Britain faces growing knife-crime culture

Prime Minister Gordon Brown last week proposed a zero-tolerance policy, but experts say tougher penalties are only part of the solution.

Tribute: The family (above) of Harry Potter actor Rob Knox, who was fatally stabbed May 25 while trying to protect his brother (c.), say they hope the incident will spur action to thwart knife crime.

Britain is redoubling its efforts to stop young people carrying knives, after a volley of fatal teenage stabbings and headlines warning that the country is in the grip of a knife-crime epidemic.

Police have embarked on a stop-and-search operation to retrieve weapons, the government has warned of tougher sentencing for teenage culprits, and a "youth summit" has come up with a $6 million ad campaign to warn of the perils of carrying a knife.

And yet experts differ strongly on whether this is a sudden phenomenon that is taking the country into perilous new territory, or just a blip that is generating a disproportionate response from the authorities.

The data is inconclusive. Government figures show fatal stabbings hover at just over 200 every year, with occasional spikes above 250. This time appears no different, despite shrill headlines warning of "blade-mad Britain" each time another teenager dies in a public altercation.

"There have been a number of high-profile incidents and that gives the impression that the problem is more widespread than it actually is," says Enver Solomon, deputy director of London King's College's Centre for Crime and Justice Studies. "There hasn't been an underlying increase in the number of people murdered by sharp implements."

Proponents of this view point out that two of the best-known victims of stabbings in Britain died in the 1990s and the third in 2000. Knife murder is nothing new here.

Some even argue that this is not an epidemic of knife crime, just an epidemic of press stories about knife crime. "The BBC now puts any murder in the national news," said Simon Jenkins, a prominent commentator. "The effect of this nationalization of social panic is that you get knee-jerk policy reactions," he told BBC radio.

And yet surveys and anecdotal evidence do indicate that knives are becoming more prevalent. In the last two weeks in May, police conducted stop-and-search operations to get knives off the streets. They recovered 193 weapons from 4,000 stops – a rate of around 5 percent.

Ken Jones, president of Britain's Association of Chief Police Officers, says that although overall knife-crime figures are stable, convictions for possession are on the increase.

Dr. Ravi Dasan, an emergency department consultant in central London, says he sees more and more stab wounds, most involving the common kitchen knife. "It's a different story from 10 years ago when you didn't have this kind of violent crime."

Among many teens, carrying knives is cool

Roger Matthews, a criminologist at London South Bank University, says that surveys of youth show that a "very significant percentage of young people routinely carry knives." He attributes knives' increased popularity to Britain's strong anti-gun legislation. Though gun crime has also been increasing in recent years as a gang culture proliferates in big cities, weapons remain far harder to access than in the US. "The great attraction of knives is that they are enormously accessible and can be acquired from different places. Very often they aren't machetes, they are just kitchen knives," he says.
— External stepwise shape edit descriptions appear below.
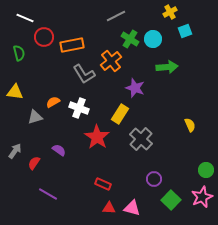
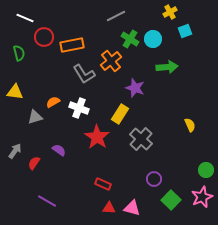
purple line: moved 1 px left, 7 px down
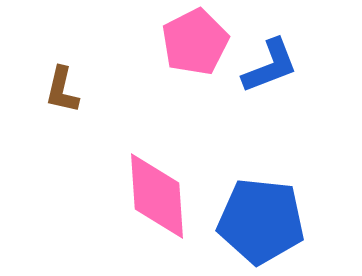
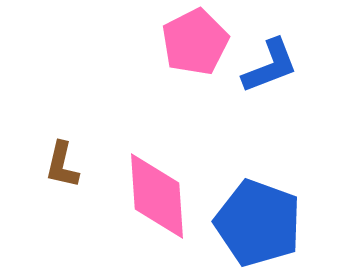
brown L-shape: moved 75 px down
blue pentagon: moved 3 px left, 2 px down; rotated 14 degrees clockwise
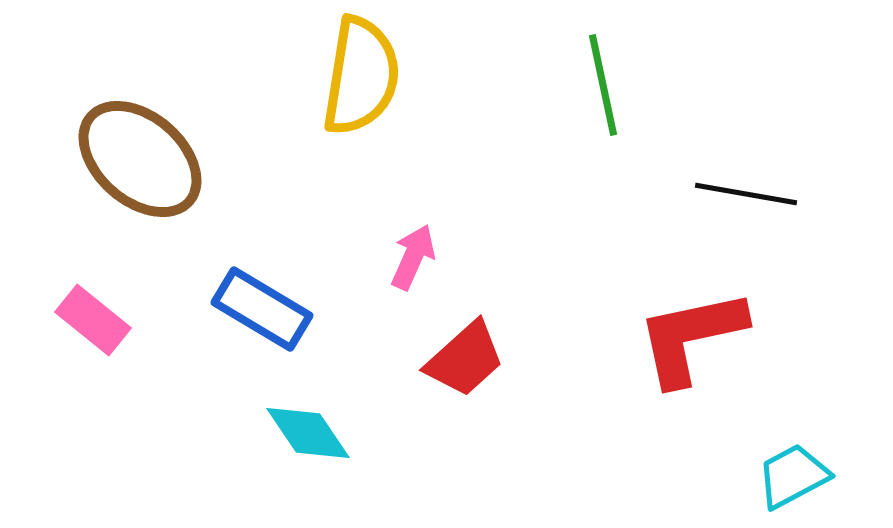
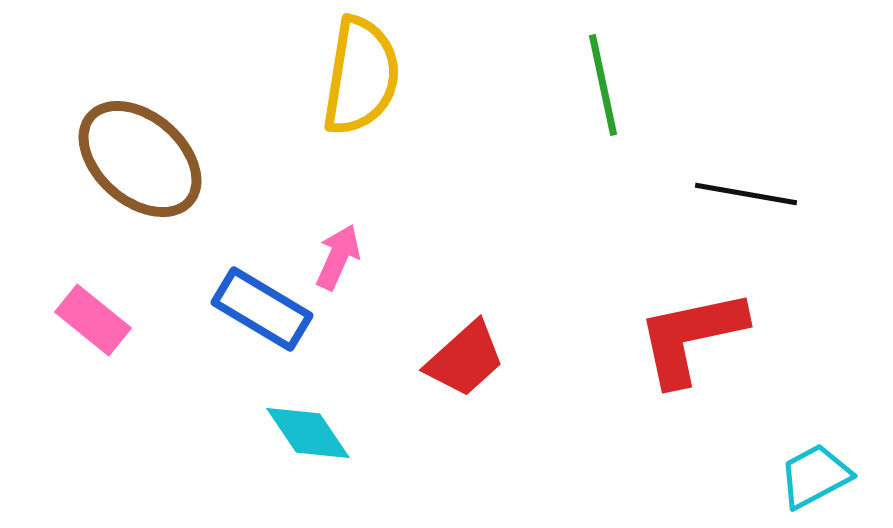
pink arrow: moved 75 px left
cyan trapezoid: moved 22 px right
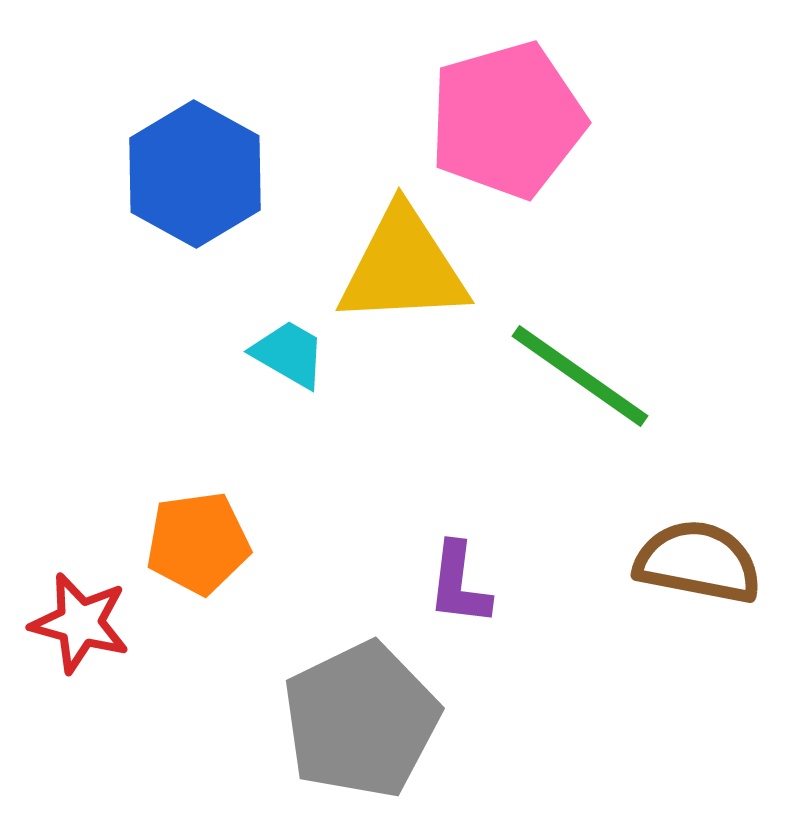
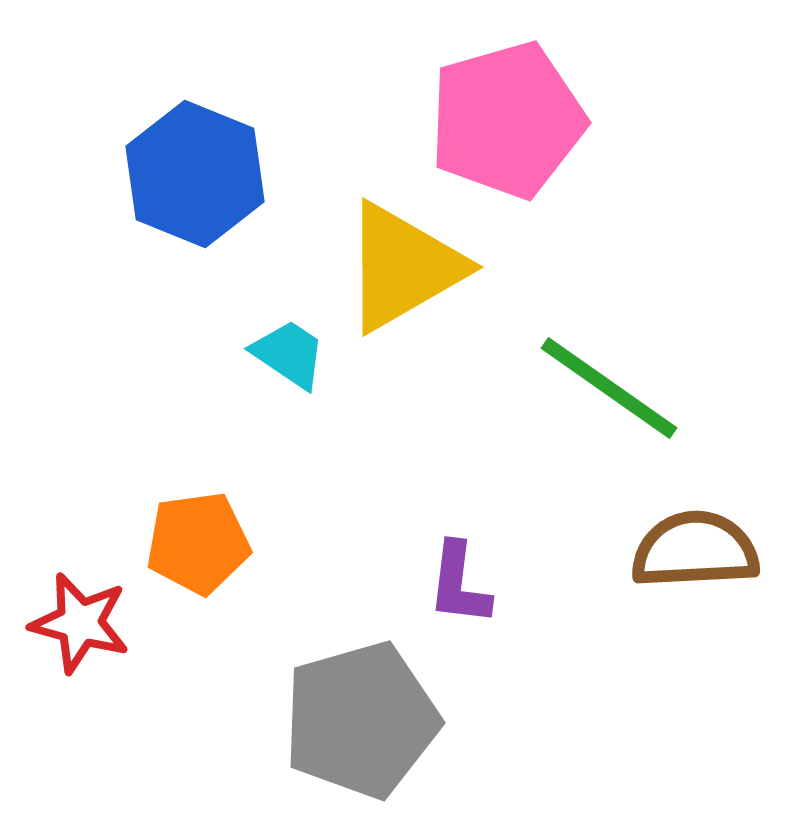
blue hexagon: rotated 7 degrees counterclockwise
yellow triangle: rotated 27 degrees counterclockwise
cyan trapezoid: rotated 4 degrees clockwise
green line: moved 29 px right, 12 px down
brown semicircle: moved 3 px left, 12 px up; rotated 14 degrees counterclockwise
gray pentagon: rotated 10 degrees clockwise
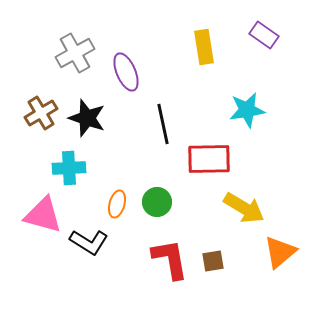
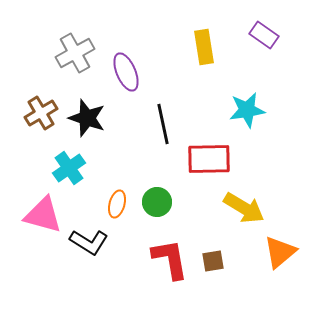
cyan cross: rotated 32 degrees counterclockwise
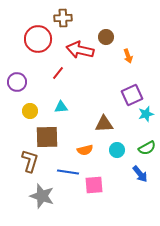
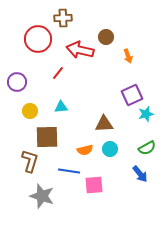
cyan circle: moved 7 px left, 1 px up
blue line: moved 1 px right, 1 px up
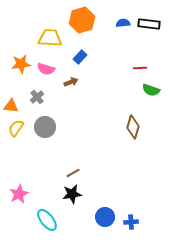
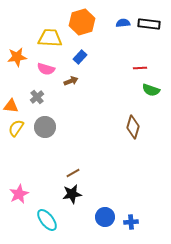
orange hexagon: moved 2 px down
orange star: moved 4 px left, 7 px up
brown arrow: moved 1 px up
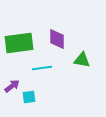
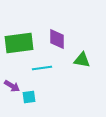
purple arrow: rotated 70 degrees clockwise
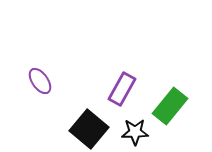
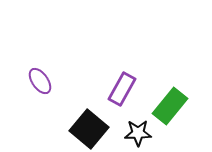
black star: moved 3 px right, 1 px down
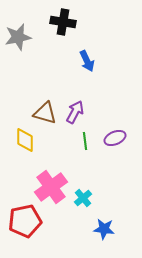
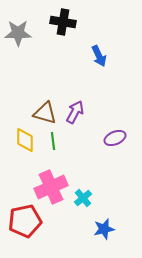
gray star: moved 4 px up; rotated 12 degrees clockwise
blue arrow: moved 12 px right, 5 px up
green line: moved 32 px left
pink cross: rotated 12 degrees clockwise
blue star: rotated 20 degrees counterclockwise
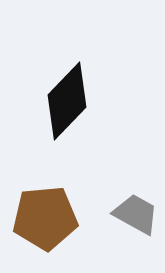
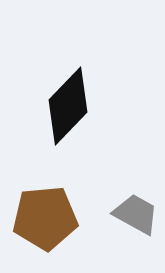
black diamond: moved 1 px right, 5 px down
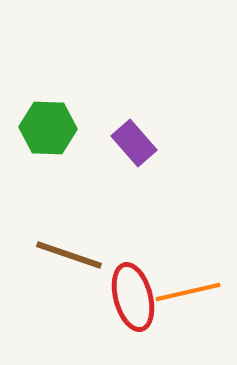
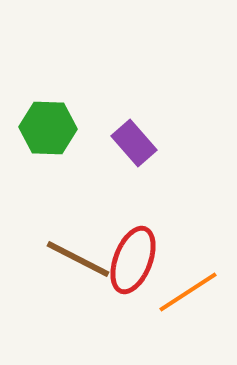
brown line: moved 9 px right, 4 px down; rotated 8 degrees clockwise
orange line: rotated 20 degrees counterclockwise
red ellipse: moved 37 px up; rotated 36 degrees clockwise
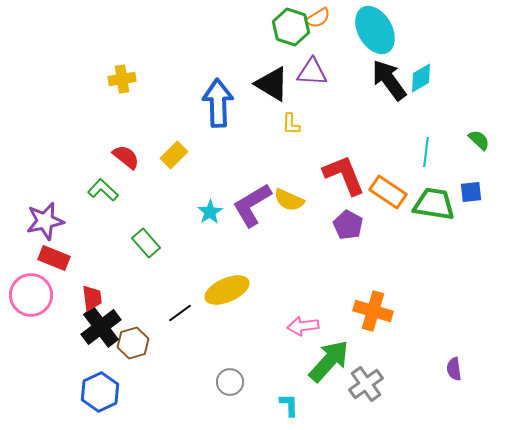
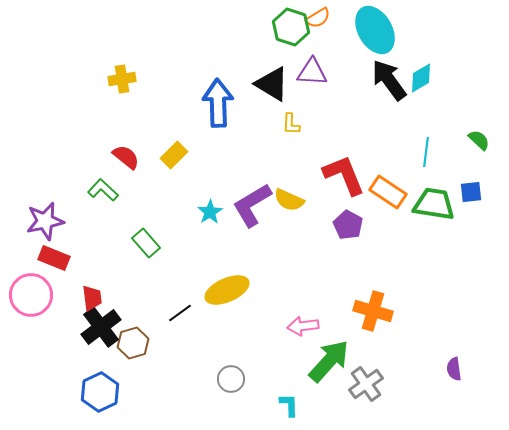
gray circle: moved 1 px right, 3 px up
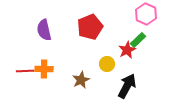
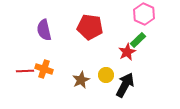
pink hexagon: moved 2 px left
red pentagon: rotated 30 degrees clockwise
red star: moved 2 px down
yellow circle: moved 1 px left, 11 px down
orange cross: rotated 18 degrees clockwise
black arrow: moved 2 px left, 1 px up
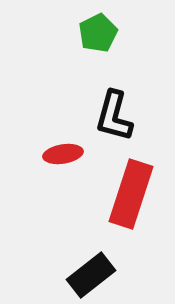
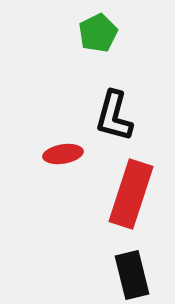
black rectangle: moved 41 px right; rotated 66 degrees counterclockwise
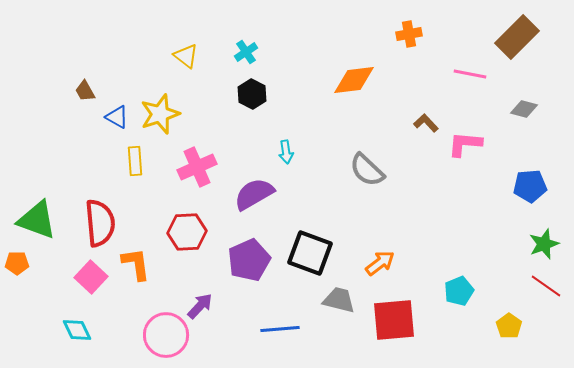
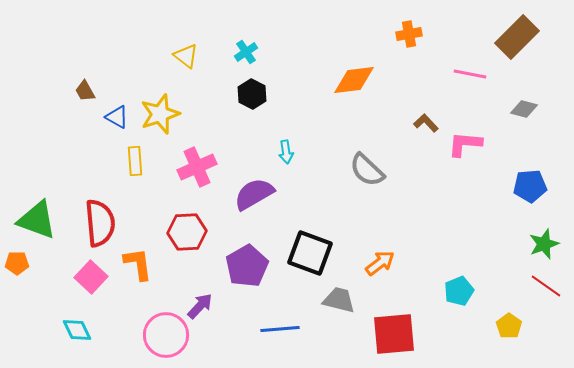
purple pentagon: moved 2 px left, 6 px down; rotated 6 degrees counterclockwise
orange L-shape: moved 2 px right
red square: moved 14 px down
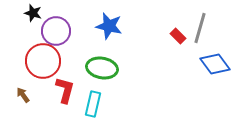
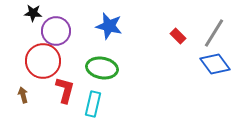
black star: rotated 12 degrees counterclockwise
gray line: moved 14 px right, 5 px down; rotated 16 degrees clockwise
brown arrow: rotated 21 degrees clockwise
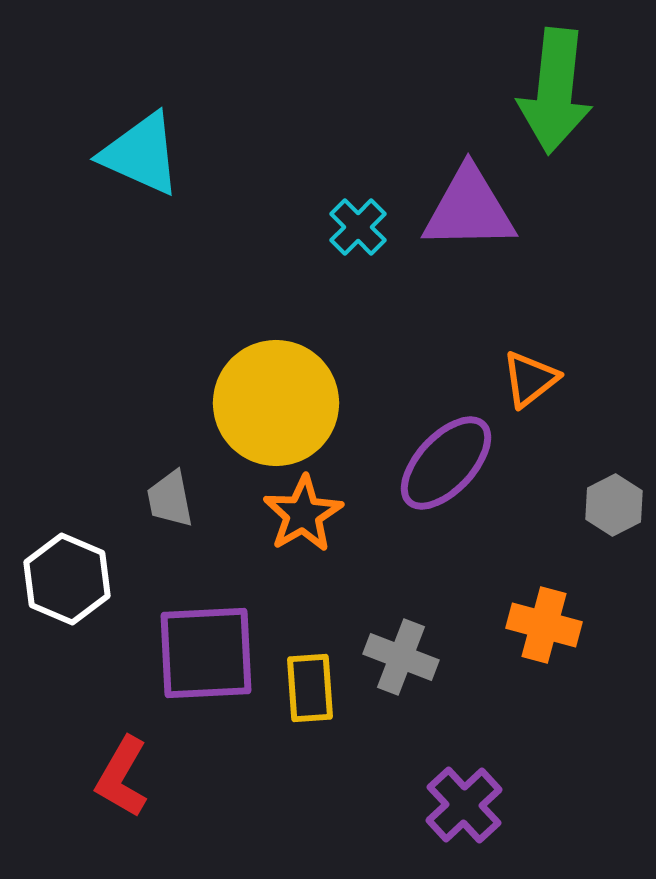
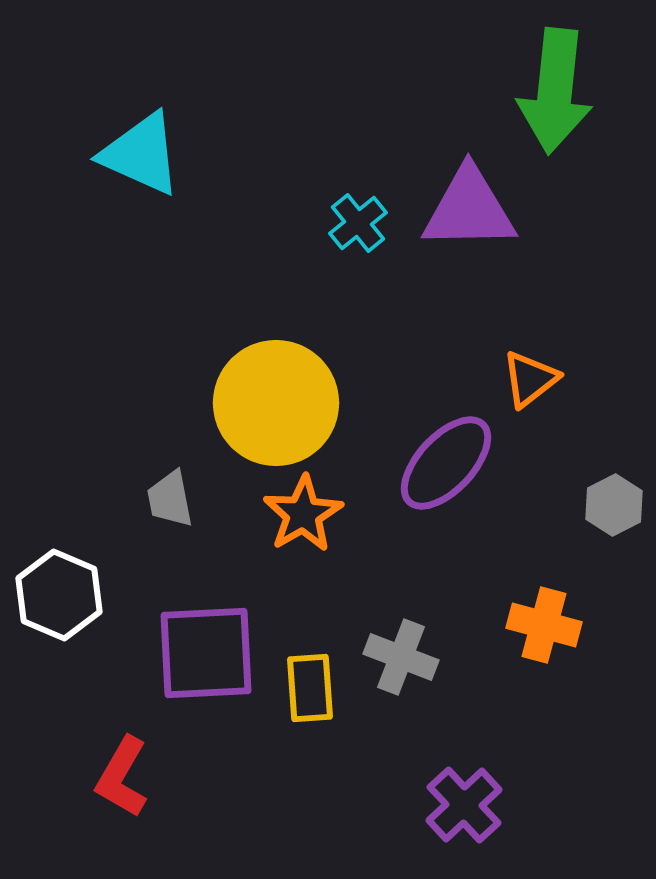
cyan cross: moved 4 px up; rotated 6 degrees clockwise
white hexagon: moved 8 px left, 16 px down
But there's another attraction, he says: Knives have become culturally cool, and the challenge will be to break that association. He draws an analogy with the rise and fall of crack cocaine in the US in the 1980s and 1990s. Once thought of as cool, crack quickly became seen as unsavory and undesirable because of effective campaigns, he says.

"In the same way, you have to take the culture of knife crime so the message has to be given out that carrying knives is not cool or clever and there has to be a cultural association made so that young people do not see it as a positive thing to do," he says.

So what can be done to take knives off the street? Police stop-and-search operations use portable knife arches and hand-held wands. Powers to screen and search pupils without consent were introduced last year.

Gordon Brown has signaled a zero-tolerance approach to knives, announcing last week that teenagers as young as 16 years old would face prosecution just for carrying a blade.

'Youth violence is out of hand now'

But tougher penalties are only part of the solution, experts say. Dr. Dasan wants to see more youth education on how lethal a blade can be. Britain's grim new ad campaign is a start.

Another medical expert, Dr. Mike Beckett, argues that it is time to remove sharp knives from kitchens altogether. He says there is no need for the pointed tips that make knives fatal. "What people want in a kitchen knife is the edge," he told the BBC. "The point on the end of the knife actually serves little culinary purpose, but it is the point that kills people."

Uanu Seshmi, who works with troublesome children in the south London district of Peckham, calls for both carrot and stick.

"We need to have zero tolerance in terms of the way we deal with violence, not just knife and gun crime, but youth violence, which is just out of hand now," he says. "But we must also have a comprehensive rehabilitation system in this country that rehabilitates young people by dealing with the emotional problems they have and addressing the challenges of life."